--- Exercise material ---

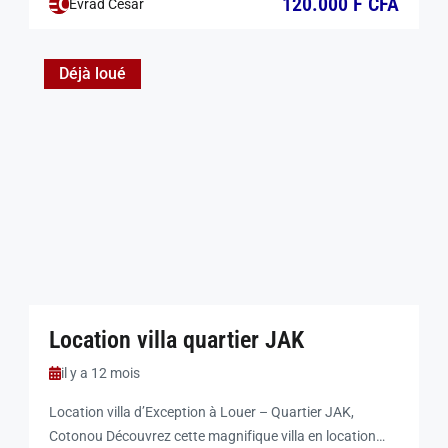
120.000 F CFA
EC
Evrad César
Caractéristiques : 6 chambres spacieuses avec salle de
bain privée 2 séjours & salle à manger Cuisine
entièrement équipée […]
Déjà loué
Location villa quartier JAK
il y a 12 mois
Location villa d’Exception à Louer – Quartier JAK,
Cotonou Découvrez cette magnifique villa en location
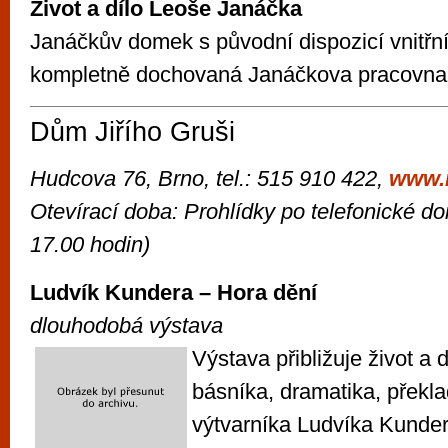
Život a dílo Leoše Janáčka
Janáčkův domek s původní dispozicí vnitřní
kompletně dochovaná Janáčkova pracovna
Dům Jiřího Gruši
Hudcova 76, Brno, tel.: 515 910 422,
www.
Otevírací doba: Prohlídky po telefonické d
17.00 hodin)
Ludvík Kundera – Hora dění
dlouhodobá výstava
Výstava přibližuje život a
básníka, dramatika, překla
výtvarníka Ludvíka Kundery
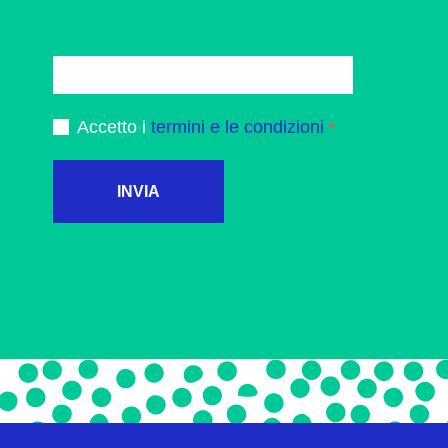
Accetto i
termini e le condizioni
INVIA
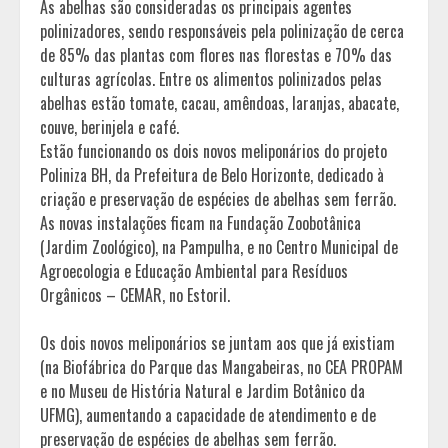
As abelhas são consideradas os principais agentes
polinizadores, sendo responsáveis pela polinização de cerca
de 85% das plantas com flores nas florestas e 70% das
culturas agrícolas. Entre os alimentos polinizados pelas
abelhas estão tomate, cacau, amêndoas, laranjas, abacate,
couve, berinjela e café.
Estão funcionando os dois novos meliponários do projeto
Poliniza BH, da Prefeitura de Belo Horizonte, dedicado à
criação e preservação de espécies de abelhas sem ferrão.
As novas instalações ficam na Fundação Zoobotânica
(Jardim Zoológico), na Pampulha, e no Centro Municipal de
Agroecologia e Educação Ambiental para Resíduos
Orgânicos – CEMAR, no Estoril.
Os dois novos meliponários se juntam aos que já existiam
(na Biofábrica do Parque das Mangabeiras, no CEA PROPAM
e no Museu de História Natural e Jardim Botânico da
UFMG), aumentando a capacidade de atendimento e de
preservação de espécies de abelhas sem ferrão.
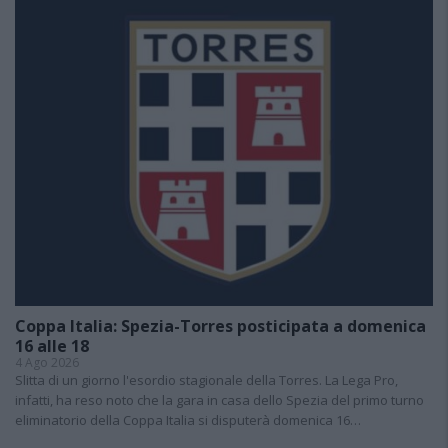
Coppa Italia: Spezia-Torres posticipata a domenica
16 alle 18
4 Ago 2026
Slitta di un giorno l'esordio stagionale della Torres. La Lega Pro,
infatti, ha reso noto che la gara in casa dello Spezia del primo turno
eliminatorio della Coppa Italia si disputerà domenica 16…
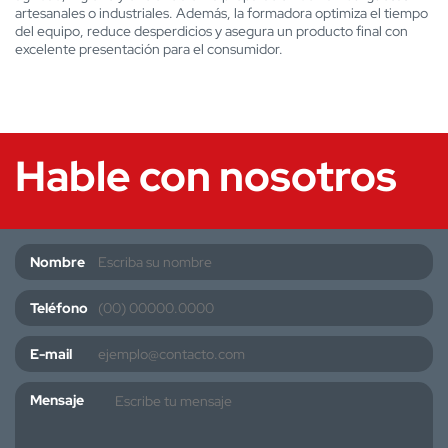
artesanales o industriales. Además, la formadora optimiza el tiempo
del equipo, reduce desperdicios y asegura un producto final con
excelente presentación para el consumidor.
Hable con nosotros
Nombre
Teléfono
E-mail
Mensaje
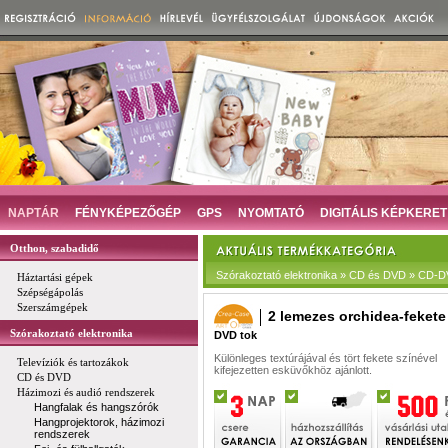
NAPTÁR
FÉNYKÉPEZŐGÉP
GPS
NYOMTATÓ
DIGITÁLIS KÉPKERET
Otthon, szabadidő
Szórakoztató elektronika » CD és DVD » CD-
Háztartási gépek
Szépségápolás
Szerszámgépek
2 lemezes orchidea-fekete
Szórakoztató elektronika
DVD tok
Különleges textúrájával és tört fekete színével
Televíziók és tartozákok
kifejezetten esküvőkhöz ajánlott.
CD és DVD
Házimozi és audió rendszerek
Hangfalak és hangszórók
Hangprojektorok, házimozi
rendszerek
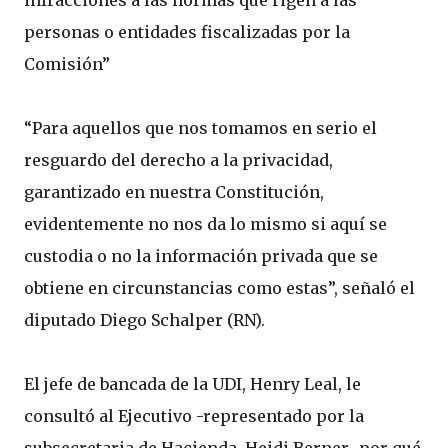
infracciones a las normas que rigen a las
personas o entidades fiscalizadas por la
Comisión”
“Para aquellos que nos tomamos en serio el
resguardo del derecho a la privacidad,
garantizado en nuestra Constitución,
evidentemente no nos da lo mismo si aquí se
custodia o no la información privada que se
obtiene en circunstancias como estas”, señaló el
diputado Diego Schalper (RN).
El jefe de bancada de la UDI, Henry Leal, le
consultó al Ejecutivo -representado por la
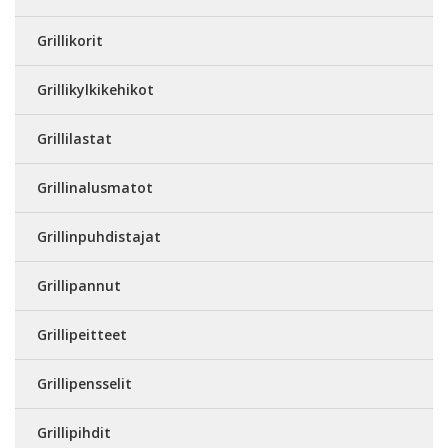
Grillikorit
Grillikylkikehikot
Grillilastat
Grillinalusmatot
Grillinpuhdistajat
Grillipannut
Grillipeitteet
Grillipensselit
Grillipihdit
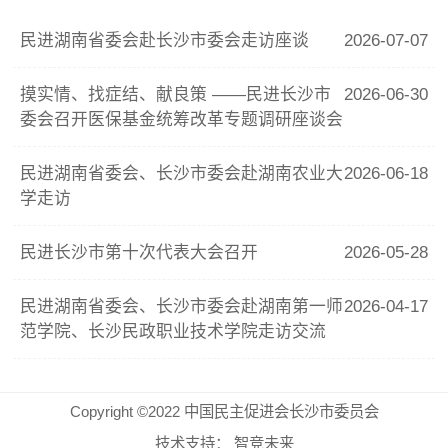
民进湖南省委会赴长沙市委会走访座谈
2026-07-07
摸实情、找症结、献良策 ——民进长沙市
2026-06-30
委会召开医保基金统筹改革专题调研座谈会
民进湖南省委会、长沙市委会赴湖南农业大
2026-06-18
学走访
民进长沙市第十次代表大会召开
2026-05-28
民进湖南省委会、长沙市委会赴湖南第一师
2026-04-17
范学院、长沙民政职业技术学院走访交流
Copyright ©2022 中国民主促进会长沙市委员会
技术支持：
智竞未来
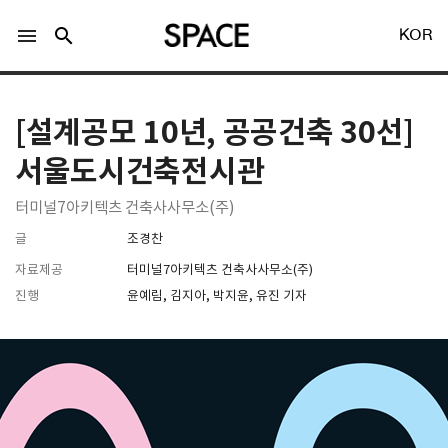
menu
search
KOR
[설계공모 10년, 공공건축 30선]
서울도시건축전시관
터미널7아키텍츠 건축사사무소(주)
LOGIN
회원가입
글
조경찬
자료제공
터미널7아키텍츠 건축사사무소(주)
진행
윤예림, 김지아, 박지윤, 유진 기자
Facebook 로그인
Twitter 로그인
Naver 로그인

---

Problem statement: Drop the pictures, then transcribe the lines from the one containing "personas o entidades fiscalizadas por la" to the end of the data above, exactly and nothing more.

Result of this exercise:
personas o entidades fiscalizadas por la
Comisión”
“Para aquellos que nos tomamos en serio el
resguardo del derecho a la privacidad,
garantizado en nuestra Constitución,
evidentemente no nos da lo mismo si aquí se
custodia o no la información privada que se
obtiene en circunstancias como estas”, señaló el
diputado Diego Schalper (RN).
El jefe de bancada de la UDI, Henry Leal, le
consultó al Ejecutivo -representado por la
Grillikorit
Grillikylkikehikot
Grillilastat
Grillinalusmatot
Grillinpuhdistajat
Grillipannut
Grillipeitteet
Grillipensselit
Grillipihdit
民进湖南省委会赴长沙市委会走访座谈
2026-07-07
摸实情、找症结、献良策 ——民进长沙市
2026-06-30
委会召开医保基金统筹改革专题调研座谈会
民进湖南省委会、长沙市委会赴湖南农业大
2026-06-18
学走访
民进长沙市第十次代表大会召开
2026-05-28
民进湖南省委会、长沙市委会赴湖南第一师
2026-04-17
范学院、长沙民政职业技术学院走访交流
Copyright ©2022 中国民主促进会长沙市委员会
技术支持：
智竞未来
menu
search
KOR
[설계공모 10년, 공공건축 30선]
서울도시건축전시관
터미널7아키텍츠 건축사사무소(주)
LOGIN
회원가입
글
조경찬
자료제공
터미널7아키텍츠 건축사사무소(주)
진행
윤예림, 김지아, 박지윤, 유진 기자
Facebook 로그인
Twitter 로그인
Naver 로그인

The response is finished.